# P02: From Boltzmann to Choice (PhD Level)

## 1. Introduction: The Statistical Mechanics of Decision Making

In undergraduate courses, the **Multinomial Logit (MNL)** model is often presented simply as a formula:
$$ P_n(i) = \frac{e^{\beta V_{ni}}}{\sum_j e^{\beta V_{nj}}} $$

In this PhD-level notebook, we will derive this from first principles (**Random Utility Maximization**), expose its fundamental limitation (**IIA property**), and resolve it using a hierarchical structure (**Nested Logit**).
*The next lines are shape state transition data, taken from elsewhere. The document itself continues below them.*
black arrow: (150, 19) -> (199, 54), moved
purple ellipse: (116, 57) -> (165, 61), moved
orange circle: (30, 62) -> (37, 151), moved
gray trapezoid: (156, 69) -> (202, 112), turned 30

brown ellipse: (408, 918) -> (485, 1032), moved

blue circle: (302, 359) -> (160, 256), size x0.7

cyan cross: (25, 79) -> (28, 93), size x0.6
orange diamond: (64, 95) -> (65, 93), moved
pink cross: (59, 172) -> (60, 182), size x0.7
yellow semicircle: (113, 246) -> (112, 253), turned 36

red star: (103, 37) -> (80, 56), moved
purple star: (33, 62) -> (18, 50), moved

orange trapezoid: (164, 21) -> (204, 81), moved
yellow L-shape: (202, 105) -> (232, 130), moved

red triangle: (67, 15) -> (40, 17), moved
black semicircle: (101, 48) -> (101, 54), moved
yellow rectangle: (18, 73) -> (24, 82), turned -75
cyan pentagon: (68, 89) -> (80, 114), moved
Finally, we will prove that the denominator of the Logit model is exactly the **Partition Function ($Z$)** and relates directly to **Consumer Surplus (Free Energy)**.

### Core Mappings
| Urban Economics (RUM) | Statistical Physics (Canonical Ensemble) |
| :--- | :--- |
| Utility $U_j = V_j + \varepsilon_j$ | Energy $E_j$ (with thermal noise) |
| Deterministic Utility $V_j$ | Ground State Energy $-E_j$ |
| Sensitivity $\beta$ | Inverse Temperature $\beta = 1/k_B T$ |
| Gumbel Noise $\varepsilon$ | Heat Bath Fluctuations |
| Choice Probability $P(j)$ | Boltzmann Factor $\frac{1}{Z}e^{-\beta E_j}$ |
| **Logsum** $\ln \sum e^{\beta V_j}$ | **Free Energy** $F = -k_B T \ln Z$ |

## 2. Derivation: Why Gumbel?

Why does the error term $\varepsilon$ have to be Gumbel distributed for the choice probability to be Logit (Boltzmann)?
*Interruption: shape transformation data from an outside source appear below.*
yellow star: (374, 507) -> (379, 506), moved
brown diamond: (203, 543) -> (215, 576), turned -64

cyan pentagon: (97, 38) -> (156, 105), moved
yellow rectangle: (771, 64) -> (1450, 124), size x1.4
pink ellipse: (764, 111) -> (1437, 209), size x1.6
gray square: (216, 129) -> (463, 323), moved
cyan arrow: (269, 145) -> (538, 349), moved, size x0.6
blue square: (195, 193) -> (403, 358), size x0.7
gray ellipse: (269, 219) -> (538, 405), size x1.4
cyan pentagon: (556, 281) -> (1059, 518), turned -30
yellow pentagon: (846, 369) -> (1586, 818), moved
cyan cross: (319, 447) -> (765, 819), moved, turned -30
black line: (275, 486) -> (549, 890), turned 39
If $U_j = V_j + \varepsilon_j$, and we choose $j$ if $U_j > U_k \forall k \neq j$. 
If $\varepsilon$ follows a **Gumbel(0, $\mu$)** distribution:
$$ f(\varepsilon) = \mu e^{-\mu(\varepsilon + e^{-\mu \varepsilon})} $$
Then the max of i.i.d Gumbel variables is also Gumbel (stability), and the difference of two Gumbel variables is Logistic distributed.

This stability property is analogous to how **Gaussian** is stable under addition (Central Limit Theorem). **Gumbel** is stable under maximization (Extreme Value Theory).

In [None]:
import numpy as np
import pandas as pd
import scipy.optimize as opt
import matplotlib.pyplot as plt
import seaborn as sns

# Set random seed for reproducibility
np.random.seed(42)

## 3. The Red Bus / Blue Bus Paradox (IIA Failure)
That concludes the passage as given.